Glimepiride may also increase or decrease the effects of the following medicines:

• medicines that inhibit coagulation (coumarin derivatives such as warfarin).

Taking Glimepiride Kern Pharma with food and drinks

Consuming alcohol may increase or decrease the hypoglycemic effect of this medicine in an unpredictable way.

Glimepiride should be taken shortly before or during a meal.

Pregnancy and breastfeeding

If you are pregnant or breastfeeding, think you may be pregnant, or are planning to have a baby, ask your doctor or pharmacist for advice before taking this medicine.

Pregnancy

Glimepiride should not be taken during pregnancy. Consult your doctor if you are pregnant, think you may be pregnant, or are planning to have a baby.

Breastfeeding

Glimepiride may pass into breast milk. Glimepiride should not be used during breastfeeding.

Driving and using machines:

Consult your doctor or pharmacist before using any medicine.

Your ability to concentrate and react may be impaired due to the symptoms caused by hypoglycemia or hyperglycemia, such as vision disturbances.

This can be dangerous in situations where these skills are important (e.g., driving or using machines). Therefore, consult your doctor if it is advisable to drive or use machines.

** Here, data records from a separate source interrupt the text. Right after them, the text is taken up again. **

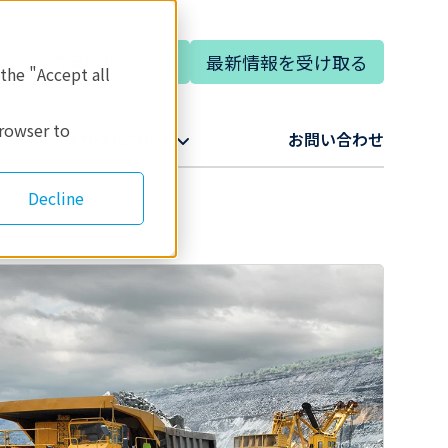
専門家に相談する
最新情報を受け取る
語
 the "Accept all
browser to
リガクについて​
お問い合わせ​
Decline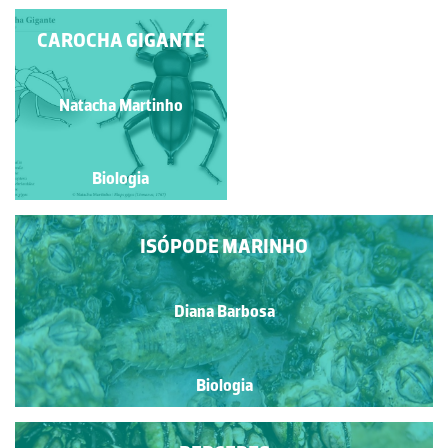
CAROCHA GIGANTE
LAGOSTIM-
VERMELHO
Paulo Talhadas dos Santos
Natacha Martinho
Biologia
Biologia
ISÓPODE MARINHO
Diana Barbosa
Biologia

Important information about some of the ingredients of Glimepiride Kern Pharma

This medicine contains lactose. If your doctor has told you that you have an intolerance to some sugars, consult them before taking this medicine.

3. How to take Glimepiride Kern Pharma

Follow exactly the instructions for administration of this medicine given by your doctor. Consult your doctor or pharmacist if you have any doubts.

Remember to take your medicine.

The basis of satisfactory treatment of diabetes is a good diet, regular physical activity, and regular checks of blood and urine. The negative effects that result from not maintaining the diet cannot be compensated for with tablets or insulin.

The dosage is based on the results of the metabolic examination (determinations of glucose in blood and urine).

The initial dose is 1 mg of glimepiride per day orally. In case of good regulation, this same dose may be used as maintenance treatment.

If the regulation is not satisfactory, your doctor will indicate a gradual increase in the dose up to 2, 3, or 4 mg of glimepiride per day.

Only in exceptional cases is it recommended to take more than 4 mg of glimepiride per day, with a maximum recommended dose of 6 mg of glimepiride per day.

If you experience a hypoglycemic reaction after taking a single dose of 1 mg of glimepiride, inform your doctor, as you may probably be regulated only with diet.

During treatment with glimepiride, it is possible that the dose you need may decrease. Therefore, your doctor may need to adjust the daily dose according to your needs and even interrupt treatment.

If you are being treated with metformin and do not achieve adequate metabolic control, your doctor may complement treatment with glimepiride. To do this, they will indicate the necessary dose of glimepiride to use with metformin.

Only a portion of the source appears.